In a report, the IMF mission team said the financial and technical assistance agreement should be accompanied by a “10 percent surcharge on cash flow after corporate income tax but before financing.” This replaces the current 50 percent share the government gets from the FTAA.

“This would lower the government take on less profitable projects and make the overall fiscal regime less regressive,” the report said.

The IMF mission team also recommended combining the existing 5 percent royalty and the 2 percent excise tax on mineral production. The combined royalty would be imposed on all mines, and would be collected by the Bureau of Internal Revenue.

“This would ensure early revenue to the national government to be shared with local governments,” the report said.

Since the higher royalty rate on top of other production-based taxes would render the Philippines uncompetitive, the mission team also recommended providing companies a tax credit against their income tax for any royalty paid above 5 percent.

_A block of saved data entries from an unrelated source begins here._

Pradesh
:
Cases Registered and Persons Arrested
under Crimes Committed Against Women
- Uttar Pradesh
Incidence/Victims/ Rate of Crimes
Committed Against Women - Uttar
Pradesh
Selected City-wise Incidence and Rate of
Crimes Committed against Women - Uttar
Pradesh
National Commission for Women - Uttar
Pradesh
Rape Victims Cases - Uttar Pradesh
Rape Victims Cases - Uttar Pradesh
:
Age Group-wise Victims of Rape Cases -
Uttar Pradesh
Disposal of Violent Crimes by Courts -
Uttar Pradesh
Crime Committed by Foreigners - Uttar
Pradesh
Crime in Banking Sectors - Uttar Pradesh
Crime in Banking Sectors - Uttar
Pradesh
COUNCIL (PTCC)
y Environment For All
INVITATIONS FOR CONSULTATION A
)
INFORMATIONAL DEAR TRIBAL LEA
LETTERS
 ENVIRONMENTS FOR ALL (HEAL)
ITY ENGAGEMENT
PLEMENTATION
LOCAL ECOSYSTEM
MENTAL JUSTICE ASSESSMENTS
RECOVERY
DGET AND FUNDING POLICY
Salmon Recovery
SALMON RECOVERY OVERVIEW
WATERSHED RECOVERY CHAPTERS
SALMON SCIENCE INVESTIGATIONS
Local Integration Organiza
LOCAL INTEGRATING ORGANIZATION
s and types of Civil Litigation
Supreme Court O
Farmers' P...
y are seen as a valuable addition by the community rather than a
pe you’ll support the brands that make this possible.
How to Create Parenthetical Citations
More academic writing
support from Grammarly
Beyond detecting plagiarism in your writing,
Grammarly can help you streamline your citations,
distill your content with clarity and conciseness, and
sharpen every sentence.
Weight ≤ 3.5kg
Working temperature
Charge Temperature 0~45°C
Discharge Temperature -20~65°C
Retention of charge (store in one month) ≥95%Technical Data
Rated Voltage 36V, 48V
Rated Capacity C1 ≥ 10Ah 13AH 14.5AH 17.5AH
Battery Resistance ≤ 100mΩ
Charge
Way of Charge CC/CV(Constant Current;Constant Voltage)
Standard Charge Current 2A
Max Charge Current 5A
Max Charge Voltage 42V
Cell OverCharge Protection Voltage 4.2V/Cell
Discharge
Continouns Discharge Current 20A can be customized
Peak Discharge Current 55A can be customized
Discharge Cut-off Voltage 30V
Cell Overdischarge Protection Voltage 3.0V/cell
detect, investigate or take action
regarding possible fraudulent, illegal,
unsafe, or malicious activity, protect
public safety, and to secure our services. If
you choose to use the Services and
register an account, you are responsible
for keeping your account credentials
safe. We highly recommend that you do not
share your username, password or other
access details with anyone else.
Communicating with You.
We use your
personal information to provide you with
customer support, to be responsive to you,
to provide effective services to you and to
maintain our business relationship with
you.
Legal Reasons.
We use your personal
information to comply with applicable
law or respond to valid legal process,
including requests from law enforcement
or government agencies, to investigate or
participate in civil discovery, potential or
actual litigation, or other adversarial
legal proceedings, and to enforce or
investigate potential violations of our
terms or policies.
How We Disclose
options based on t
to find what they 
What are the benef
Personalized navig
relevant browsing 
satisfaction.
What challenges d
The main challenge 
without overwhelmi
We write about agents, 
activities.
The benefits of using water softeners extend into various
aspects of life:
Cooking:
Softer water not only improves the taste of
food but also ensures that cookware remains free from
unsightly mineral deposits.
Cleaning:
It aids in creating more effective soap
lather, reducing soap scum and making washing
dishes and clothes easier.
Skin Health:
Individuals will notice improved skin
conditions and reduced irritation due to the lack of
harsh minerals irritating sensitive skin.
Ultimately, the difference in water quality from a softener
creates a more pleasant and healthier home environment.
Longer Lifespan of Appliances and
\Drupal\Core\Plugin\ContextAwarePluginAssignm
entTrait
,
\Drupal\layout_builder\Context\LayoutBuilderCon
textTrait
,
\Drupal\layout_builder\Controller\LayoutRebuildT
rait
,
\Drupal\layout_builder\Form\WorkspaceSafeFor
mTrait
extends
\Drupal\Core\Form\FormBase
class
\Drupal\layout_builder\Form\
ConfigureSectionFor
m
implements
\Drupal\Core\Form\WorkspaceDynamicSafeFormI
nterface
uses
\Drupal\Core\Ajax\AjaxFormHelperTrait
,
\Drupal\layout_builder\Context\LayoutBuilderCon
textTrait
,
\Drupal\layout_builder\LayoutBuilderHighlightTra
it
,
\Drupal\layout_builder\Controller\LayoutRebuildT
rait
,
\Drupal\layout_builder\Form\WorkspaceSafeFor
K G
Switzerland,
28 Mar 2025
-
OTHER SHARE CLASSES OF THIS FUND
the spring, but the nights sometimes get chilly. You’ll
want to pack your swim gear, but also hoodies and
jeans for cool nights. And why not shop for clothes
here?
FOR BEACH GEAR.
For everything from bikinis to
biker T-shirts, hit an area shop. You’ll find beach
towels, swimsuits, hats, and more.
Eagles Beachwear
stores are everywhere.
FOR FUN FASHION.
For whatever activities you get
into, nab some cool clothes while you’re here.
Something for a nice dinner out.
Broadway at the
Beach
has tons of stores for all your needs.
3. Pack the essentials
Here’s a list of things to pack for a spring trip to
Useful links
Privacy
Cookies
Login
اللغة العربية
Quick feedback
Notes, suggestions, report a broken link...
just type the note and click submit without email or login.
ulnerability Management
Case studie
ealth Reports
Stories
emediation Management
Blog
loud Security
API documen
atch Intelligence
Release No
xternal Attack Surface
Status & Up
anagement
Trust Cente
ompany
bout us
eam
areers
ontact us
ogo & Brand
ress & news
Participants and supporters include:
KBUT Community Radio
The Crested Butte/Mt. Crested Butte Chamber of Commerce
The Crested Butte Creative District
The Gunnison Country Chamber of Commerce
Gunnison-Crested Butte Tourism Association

The report also called for the following reforms:

- Repeal of the incentives provided by the Board of Investments and the Mining Act of 1995;

- Consolidation of domestic tax rules in the National Internal Revenue Code, with a separate section containing all mining-related taxes;

- Put up a mine rehabilitation fund against which companies can charge their expenses;

- Restrict the use of debt through a thin capitalization rule;

- Enact a law providing for continuous appropriation of local government units’ share in mining; and

- Creation of joint monitoring commission to oversee distribution of revenues to LGUs.

The IMF mission team report was the result of a request by the Aquino administration for advice on measures that would increase government revenue from the mining sector.

Last month, the government issued Executive Order No. 79 outlining its new policy on mining. The Palace directive extended a moratorium on new mining permits until such time a new revenue-sharing scheme between government and mining companies is put in place.

The government wants to rework the revenue sharing scheme, as taxes from mining comprise only 0.61 percent of total tax revenues, and 5.1 percent of total mining production.

Earlier proposals called for issuing an administrative order that extends the 5 percent royalty, which applies only to mineral reservations, to all other mines, and for hiking the excise tax from 2 percent to 7 percent.

Both proposals however would jack up production-based taxes, thus making the Philippine tax scheme unattractive for projects that earn marginal returns, the IMF mission team said.